Существуя вроде бы вместе и на первый взгляд дружно, каждый в отдельности чувствовал себя отрезанным от прочих. Мусульмане так и не сумели расстаться с зеленой мечтой об Оттоманской империи, да и сербы не забывали, кто именно уничтожил прежнее царство, берега которого омывали оба медитерранских моря. Хорваты продолжали жалеть о том, что проникновение католицизма в глубину Европы остановил Предимарет – непреодолимая граница, перед которой замерли серые многоэтажные дома и гостиницы, а за ней расцвели домишки и крытые рынки под черепицей и мечети.

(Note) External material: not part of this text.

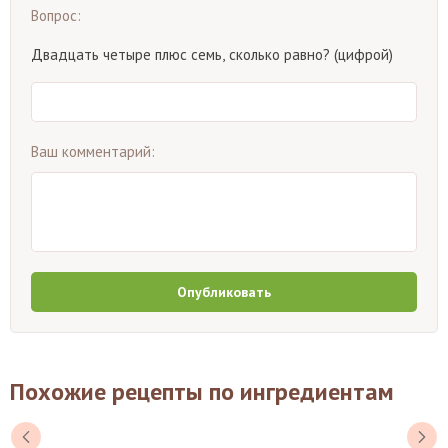
Вопрос:
Двадцать четыре плюс семь, сколько равно? (цифрой)
Ваш комментарий:
Опубликовать
Похожие рецепты по ингредиентам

Сефарды никогда не забывали свою испанскую родину, из которой были изгнаны и последние следы которой они хранили в домашних обрядах и языке; армянам сердце не позволяло забыть погромы, во время которых турки вырезали их предков, и даже последний чех-гобоист из оперного оркестра считал себя обиженным, потому что играть приходилось в этой балканской дыре, а не в пражском «Дивадле».
Тем не менее нас, детей, привлекал своей таинственностью закрытый исламский мир, который мы видели только снаружи, с улицы. С позиций нашей чахлой гражданственности он казался нам живописным, загадочным и чувственным; мы не были вхожи в дома наших лучших друзей магометанской веры, да нас никогда туда и не приглашали, однако иногда удавалось заглянуть в них сквозь окна, зарешеченные деревянными рейками-мушебаками, во дворы, прячущиеся за высокими глинобитными или кирпичными стенами и воротами с колокольчиками. Дворы мостили белыми округлыми булыжниками, старательно выпалывая прорастающую меж ними траву, зачастую в них устраивали шедрваны – небольшие фонтанчики, и высаживали цветы. Женщины прятались от наших взглядов – мы замечали лишь трепет их юбок из пестрого шелка. Мы обедали за столами, ели из тарелок, пользуясь столовыми приборами-эсцайгами (Esszeug), в то время как они сидели «а ля тюрк» за низкими столами-синиями, на коврах, и пальцами макали кусочки лепешек в общую мелкую миску из глазурованной керамики. Их отцы были непререкаемыми владыками в семьях. Во время поста «рамазан» наши ровесники строго придерживались запретов на употребление пищи и воды в дневное время. В школе они ничем не отличались от нас, православных и католиков, разве что были обрезанными и говорили чуть мягче нас, зачастую не отличая мягкое «ч» от твердого, да и клялись не по-нашему, заявляя: «Дина мне!».